Reizen Mark


Mark Osipovich Reizen was born on July 3, 1895 in the village of Nikitovka, Bakhmutsky district, Yekaterinoslav province. His father Osip Matveyevich owned a coal warehouse at a nearby railway station. The family was fond of music; children played various musical instruments - mandoline, balalaika, guitar and accordion. During the First World War of 1914-1917, the future singer served at the Finnish Rifle Regiment, was wounded twice and was decorated with two St. George's Crosses. While at the battlefield, Reizen organized a group of balalaika players in his squadron and played mandoline himself. After the second battel injury and demobilization in June 1917, he entered Kharkov Institute of Technology. Hence, one of his friends, without his permission, put his name down for admission tests at the Kharkov Conservatory. Moreover, Mark admitted to the class of Professor Federico Bugamelli. At the conservatory, the young singer studied so successfully that half a year after entering he was he was promoted to the second course, in spring - to the third, and at the fall of 1918 - to the fourth one.

He was a soloist at the Kharkov Opera House from 1921 to 1925. Since 1925, Mark was singing on the stage of the Mariinsky Theatre. He was considered a successor of the Russian singing tradition that was formed by Feodor Chaliapin. As asserted, he was a strapper and had remarkable vocal range. His voice was unique – of great volume, flexible, mellow, with soft timbre; it was voice of comprehensive vocal range - from great octave F (very low note) to A-flat of one line-octave. The enunciation of Mark Reizen was perfect.

Naturally, such a brilliant performer was soon noticed in the capital, and was invited for a tour. Immediately after his performance, Stalin said that excuses were not accepted, and from now on, Mark Osipovich would sing at the Bolshoi Theatre stage.

Since 1930, the whole life of the great singer was connected with the Bolshoi theatre stage. He received three Stalin Prizes (in 1941, 1949, and 1951), three Orders of Lenin (in 1937, 1951, and 1976), the title of the People's Artist of the USSR (1937), the Order of the Red Banner of Labour (1955), the Order of Peoples' Friendship (1985).

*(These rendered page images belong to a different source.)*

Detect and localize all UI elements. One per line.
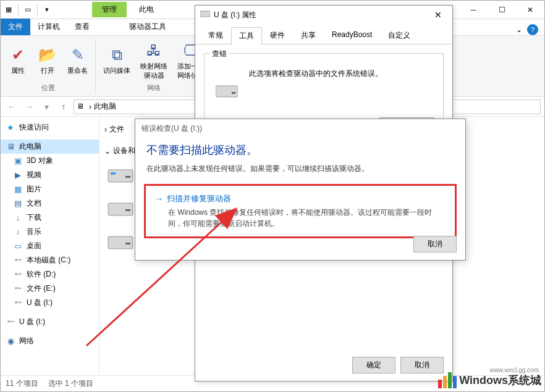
rename-button[interactable]: ✎ 重命名: [64, 38, 91, 82]
selected-count: 选中 1 个项目: [48, 378, 93, 389]
sidebar-quick-access[interactable]: ★ 快速访问: [1, 120, 99, 135]
chevron-down-icon: ⌄: [104, 147, 111, 156]
maximize-button[interactable]: ☐: [488, 1, 516, 19]
properties-tabs: 常规 工具 硬件 共享 ReadyBoost 自定义: [195, 24, 452, 44]
error-checking-description: 此选项将检查驱动器中的文件系统错误。: [249, 69, 436, 79]
error-check-title: 错误检查(U 盘 (I:)): [142, 123, 202, 134]
group-label-location: 位置: [41, 82, 55, 94]
music-icon: ♪: [13, 227, 23, 237]
properties-close-button[interactable]: ✕: [429, 10, 447, 20]
sidebar-3d-objects[interactable]: ▣3D 对象: [1, 154, 99, 168]
rename-icon: ✎: [68, 45, 88, 65]
properties-button[interactable]: ✔ 属性: [4, 38, 32, 82]
drive-icon: [216, 83, 238, 101]
scan-repair-description: 在 Windows 查找并修复任何错误时，将不能使用驱动器。该过程可能需要一段时…: [168, 207, 446, 229]
close-button[interactable]: ✕: [516, 1, 544, 19]
ribbon-help-area: ⌄ ?: [516, 24, 544, 35]
video-icon: ▶: [13, 170, 23, 180]
drive-icon: [107, 165, 134, 185]
tab-view[interactable]: 查看: [67, 19, 97, 35]
properties-icon: ✔: [8, 45, 28, 65]
open-button[interactable]: 📂 打开: [34, 38, 61, 82]
arrow-right-icon: →: [154, 194, 163, 204]
map-drive-button[interactable]: 🖧 映射网络 驱动器: [137, 38, 171, 82]
svg-rect-8: [216, 86, 238, 97]
breadcrumb-sep-icon: ›: [89, 102, 91, 111]
disk-icon: ⬴: [13, 270, 23, 280]
svg-rect-4: [125, 209, 130, 211]
pc-icon: 🖥: [77, 102, 87, 112]
ribbon-expand-icon[interactable]: ⌄: [516, 25, 522, 34]
properties-title: U 盘 (I:) 属性: [214, 10, 256, 20]
disk-icon: ⬴: [13, 284, 23, 294]
qat-properties-icon[interactable]: ▭: [22, 4, 33, 15]
watermark: Windows系统城: [438, 372, 541, 388]
device-item[interactable]: [106, 230, 135, 252]
scan-repair-option[interactable]: → 扫描并修复驱动器 在 Windows 查找并修复任何错误时，将不能使用驱动器…: [144, 184, 457, 238]
sidebar-network[interactable]: ◉网络: [1, 334, 99, 348]
nav-up-icon[interactable]: ↑: [56, 99, 71, 114]
tab-readyboost[interactable]: ReadyBoost: [324, 27, 380, 44]
svg-rect-2: [125, 176, 130, 178]
sidebar-music[interactable]: ♪音乐: [1, 225, 99, 239]
minimize-button[interactable]: ─: [459, 1, 488, 19]
download-icon: ↓: [13, 213, 23, 223]
device-item[interactable]: [106, 164, 135, 186]
item-count: 11 个项目: [6, 378, 38, 389]
svg-rect-9: [232, 92, 235, 94]
group-label-network: 网络: [147, 82, 161, 94]
tab-customize[interactable]: 自定义: [380, 27, 418, 44]
drive-icon: [107, 231, 134, 251]
access-media-button[interactable]: ⧉ 访问媒体: [99, 38, 134, 82]
tab-file[interactable]: 文件: [1, 19, 30, 35]
fieldset-label: 查错: [209, 49, 229, 59]
nav-recent-icon[interactable]: ▾: [39, 99, 54, 114]
qat-dropdown-icon[interactable]: ▾: [41, 4, 53, 15]
help-icon[interactable]: ?: [527, 24, 538, 35]
drive-icon: [200, 10, 210, 20]
sidebar-disk-c[interactable]: ⬴本地磁盘 (C:): [1, 253, 99, 267]
error-check-buttons: 取消: [413, 236, 457, 252]
sidebar-desktop[interactable]: ▭桌面: [1, 239, 99, 253]
star-icon: ★: [6, 123, 15, 133]
monitor-icon: 🖥: [6, 142, 15, 152]
quick-access-toolbar: ▦ ▭ ▾: [1, 4, 55, 15]
window-title: 此电: [139, 4, 154, 15]
tab-drive-tools[interactable]: 驱动器工具: [122, 19, 174, 35]
sidebar-usb-i-2[interactable]: ⬴U 盘 (I:): [1, 315, 99, 329]
cube-icon: ▣: [13, 156, 23, 166]
sidebar-disk-d[interactable]: ⬴软件 (D:): [1, 267, 99, 281]
sidebar-disk-e[interactable]: ⬴文件 (E:): [1, 281, 99, 296]
access-media-icon: ⧉: [107, 45, 127, 65]
picture-icon: ▦: [13, 185, 23, 194]
breadcrumb-location[interactable]: 此电脑: [94, 101, 116, 112]
nav-back-icon[interactable]: ←: [4, 99, 19, 114]
disk-icon: ⬴: [13, 256, 23, 265]
scan-repair-title: → 扫描并修复驱动器: [154, 193, 446, 204]
contextual-tab-label: 管理: [92, 2, 127, 17]
error-cancel-button[interactable]: 取消: [413, 236, 457, 252]
sidebar-this-pc[interactable]: 🖥 此电脑: [1, 140, 99, 154]
tab-general[interactable]: 常规: [200, 27, 231, 44]
nav-forward-icon[interactable]: →: [22, 99, 36, 114]
tab-computer[interactable]: 计算机: [30, 19, 67, 35]
sidebar-usb-i[interactable]: ⬴U 盘 (I:): [1, 296, 99, 310]
desktop-icon: ▭: [13, 241, 23, 251]
ok-button[interactable]: 确定: [352, 357, 395, 373]
sidebar-documents[interactable]: ▤文档: [1, 196, 99, 211]
open-folder-icon: 📂: [38, 45, 57, 65]
tab-sharing[interactable]: 共享: [293, 27, 324, 44]
tab-hardware[interactable]: 硬件: [262, 27, 293, 44]
navigation-tree: ★ 快速访问 🖥 此电脑 ▣3D 对象 ▶视频 ▦图片 ▤文档 ↓下载 ♪音乐 …: [1, 117, 99, 373]
error-check-text: 在此驱动器上未发现任何错误。如果需要，可以继续扫描该驱动器。: [135, 161, 465, 181]
device-item[interactable]: [106, 197, 135, 219]
tab-tools[interactable]: 工具: [231, 27, 262, 44]
sidebar-downloads[interactable]: ↓下载: [1, 211, 99, 225]
sidebar-videos[interactable]: ▶视频: [1, 168, 99, 182]
window-controls: ─ ☐ ✕: [459, 1, 544, 19]
svg-rect-7: [200, 11, 210, 17]
cancel-button[interactable]: 取消: [400, 357, 444, 373]
sidebar-pictures[interactable]: ▦图片: [1, 182, 99, 196]
properties-titlebar: U 盘 (I:) 属性 ✕: [195, 6, 452, 24]
error-check-titlebar: 错误检查(U 盘 (I:)): [135, 119, 465, 138]
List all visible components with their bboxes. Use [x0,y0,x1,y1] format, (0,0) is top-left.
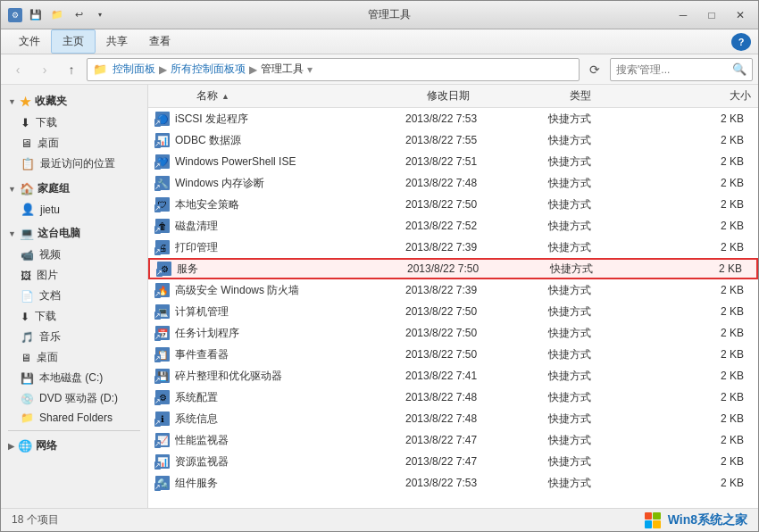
sidebar-item-videos[interactable]: 📹 视频 [1,245,147,265]
dvd-icon: 💿 [21,393,34,405]
sidebar-item-music[interactable]: 🎵 音乐 [1,327,147,347]
sidebar-favorites-header[interactable]: ▼ ★ 收藏夹 [1,90,147,112]
breadcrumb-allitems[interactable]: 所有控制面板项 [171,62,246,77]
file-type: 快捷方式 [541,454,630,470]
sidebar-item-desktop2[interactable]: 🖥 桌面 [1,347,147,368]
maximize-button[interactable]: □ [697,3,726,28]
file-size: 2 KB [630,112,751,125]
file-icon-1: 📊 [155,133,170,147]
file-name: Windows 内存诊断 [175,176,398,191]
breadcrumb-controlpanel[interactable]: 控制面板 [113,62,155,77]
up-button[interactable]: ↑ [60,58,83,81]
file-row[interactable]: ℹ 系统信息 2013/8/22 7:48 快捷方式 2 KB [148,408,758,429]
file-date: 2013/8/22 7:50 [400,262,543,275]
file-row[interactable]: 💾 碎片整理和优化驱动器 2013/8/22 7:41 快捷方式 2 KB [148,365,758,387]
qa-folder-btn[interactable]: 📁 [47,6,67,24]
file-row[interactable]: ⚙ 服务 2013/8/22 7:50 快捷方式 2 KB [148,258,758,279]
menu-home[interactable]: 主页 [51,29,96,54]
menu-view[interactable]: 查看 [138,30,181,53]
file-size: 2 KB [630,477,751,489]
sidebar-thispc-header[interactable]: ▼ 💻 这台电脑 [1,222,147,245]
folder-icon: 📁 [93,62,107,76]
col-header-date[interactable]: 修改日期 [420,85,563,107]
sidebar-homegroup-header[interactable]: ▼ 🏠 家庭组 [1,178,147,200]
file-row[interactable]: 🔥 高级安全 Windows 防火墙 2013/8/22 7:39 快捷方式 2… [148,279,758,301]
file-row[interactable]: 🔩 组件服务 2013/8/22 7:53 快捷方式 2 KB [148,472,758,494]
file-name: 性能监视器 [175,433,398,448]
file-row[interactable]: 🔧 Windows 内存诊断 2013/8/22 7:48 快捷方式 2 KB [148,172,758,194]
file-row[interactable]: 🗑 磁盘清理 2013/8/22 7:52 快捷方式 2 KB [148,215,758,237]
sort-arrow: ▲ [221,92,229,101]
address-box[interactable]: 📁 控制面板 ▶ 所有控制面板项 ▶ 管理工具 ▾ [87,58,580,81]
sidebar-item-docs[interactable]: 📄 文档 [1,286,147,306]
close-button[interactable]: ✕ [726,3,755,28]
file-date: 2013/8/22 7:48 [398,412,541,425]
col-header-size[interactable]: 大小 [652,85,758,107]
menu-share[interactable]: 共享 [96,30,138,53]
file-size: 2 KB [630,412,751,425]
file-row[interactable]: 📊 ODBC 数据源 2013/8/22 7:55 快捷方式 2 KB [148,129,758,151]
win-logo-red [645,512,653,520]
forward-button[interactable]: › [33,58,56,81]
file-icon-10: 📅 [155,326,170,340]
file-row[interactable]: 🛡 本地安全策略 2013/8/22 7:50 快捷方式 2 KB [148,194,758,215]
file-date: 2013/8/22 7:53 [398,477,541,489]
qa-dropdown-btn[interactable]: ▾ [90,6,110,24]
file-name: 碎片整理和优化驱动器 [175,369,398,384]
file-name: 系统配置 [175,390,398,405]
file-name: 系统信息 [175,411,398,427]
menu-file[interactable]: 文件 [8,30,51,53]
file-size: 2 KB [630,455,751,468]
minimize-button[interactable]: ─ [669,3,697,28]
file-row[interactable]: 📈 性能监视器 2013/8/22 7:47 快捷方式 2 KB [148,429,758,451]
file-row[interactable]: 📅 任务计划程序 2013/8/22 7:50 快捷方式 2 KB [148,322,758,344]
sidebar-item-downloads2[interactable]: ⬇ 下载 [1,306,147,327]
search-input[interactable] [616,63,729,76]
window-icon: ⚙ [8,8,22,22]
file-type: 快捷方式 [541,326,630,341]
file-name: 组件服务 [175,476,398,491]
sidebar-thispc-label: 这台电脑 [38,226,80,241]
help-button[interactable]: ? [731,33,751,51]
sidebar-item-dvd[interactable]: 💿 DVD 驱动器 (D:) [1,388,147,409]
sidebar-item-pictures[interactable]: 🖼 图片 [1,265,147,286]
sidebar-item-desktop[interactable]: 🖥 桌面 [1,133,147,154]
file-row[interactable]: ⚙ 系统配置 2013/8/22 7:48 快捷方式 2 KB [148,387,758,408]
sidebar-item-jietu[interactable]: 👤 jietu [1,200,147,219]
window-controls: ─ □ ✕ [669,3,755,28]
file-row[interactable]: 💻 计算机管理 2013/8/22 7:50 快捷方式 2 KB [148,301,758,322]
win-logo-yellow [653,520,661,528]
title-bar: ⚙ 💾 📁 ↩ ▾ 管理工具 ─ □ ✕ [1,1,758,29]
file-size: 2 KB [630,348,751,361]
file-row[interactable]: 📊 资源监视器 2013/8/22 7:47 快捷方式 2 KB [148,451,758,472]
sidebar-homegroup-label: 家庭组 [38,181,70,196]
sidebar-item-shared[interactable]: 📁 Shared Folders [1,409,147,427]
file-name: 服务 [177,262,400,277]
qa-save-btn[interactable]: 💾 [26,6,46,24]
sidebar-item-recent[interactable]: 📋 最近访问的位置 [1,154,147,174]
file-date: 2013/8/22 7:50 [398,327,541,339]
desktop2-icon: 🖥 [21,352,31,364]
file-date: 2013/8/22 7:50 [398,305,541,318]
file-row[interactable]: 🔵 iSCSI 发起程序 2013/8/22 7:53 快捷方式 2 KB [148,108,758,129]
file-row[interactable]: 💙 Windows PowerShell ISE 2013/8/22 7:51 … [148,151,758,172]
file-size: 2 KB [630,220,751,232]
star-icon: ★ [20,95,31,109]
sidebar-item-localdisk[interactable]: 💾 本地磁盘 (C:) [1,368,147,388]
sidebar: ▼ ★ 收藏夹 ⬇ 下载 🖥 桌面 📋 最近访问的位置 [1,85,148,508]
qa-undo-btn[interactable]: ↩ [69,6,88,24]
file-list: 🔵 iSCSI 发起程序 2013/8/22 7:53 快捷方式 2 KB 📊 … [148,108,758,508]
sidebar-network-header[interactable]: ▶ 🌐 网络 [1,435,147,457]
file-icon-13: ⚙ [155,390,170,404]
file-row[interactable]: 🖨 打印管理 2013/8/22 7:39 快捷方式 2 KB [148,237,758,258]
file-date: 2013/8/22 7:50 [398,348,541,361]
file-row[interactable]: 📋 事件查看器 2013/8/22 7:50 快捷方式 2 KB [148,344,758,365]
file-date: 2013/8/22 7:47 [398,455,541,468]
refresh-button[interactable]: ⟳ [583,58,606,81]
back-button[interactable]: ‹ [6,58,29,81]
col-header-name[interactable]: 名称 ▲ [170,85,420,107]
sidebar-item-downloads[interactable]: ⬇ 下载 [1,112,147,133]
videos-icon: 📹 [21,249,34,262]
search-icon[interactable]: 🔍 [732,62,746,76]
col-header-type[interactable]: 类型 [563,85,652,107]
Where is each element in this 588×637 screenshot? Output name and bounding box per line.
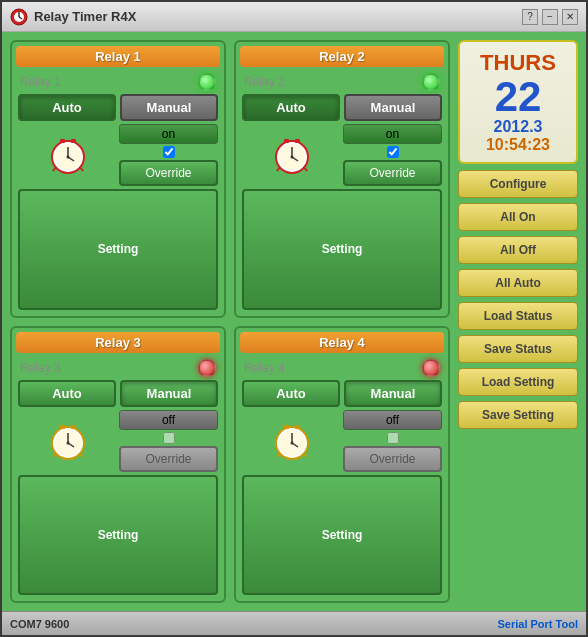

Reizen had been serving at Bolshoi Theater for 25 years. His great timbrally rich voice enrapture the audience. Moreover, his bass-cantante (lyric bass) with strong deep bottom notes, allowed him to perform wide-ranging repertoire. The roles in the classical Russian opera repertoire were the base of his artistic achievements. His creative highlights were Boris in the opera "Boris Godunov" and Dosifey in "Khovanshchina" by Modest Mussorgsky. Feeling that his voice was beginning its tremolo, since 1954, the singer turned to teaching at the Gnesins Russian Academy of Music, and from 1965 to 1970, he headed the department of solo singing at the Moscow Conservatory. However, after a few years he realised that his voice regained its former beauty and strength, and returned to the operatic stage.

In 1985, in honor of his 90th anniversary, the Bolshoi Theatre administration decided to stage Eugene Onegin. When Mark Osipovich was informed about this and politely asked if he would be able to sit in the theater box during the entire performance, they received a stunning answer, “I will not be able to sit in a box because I prefer to sing!” And he sang the part of Prince Gremin, getting into the Guinness Book of Records.

Mark Reizen toured abroad, gave many concerts, participated in front-line concert brigades during the Great Patriotic War, he became famous as the outstanding performer of songs and romances.

During his long career, the singer took part in audio recordings of 11 operas and starred in three musical films.

Mark Reizen died on November 25, 1992 at the age of 97. The legendary singer and teacher was buried at the Vvedenskoye cemetery in Moscow.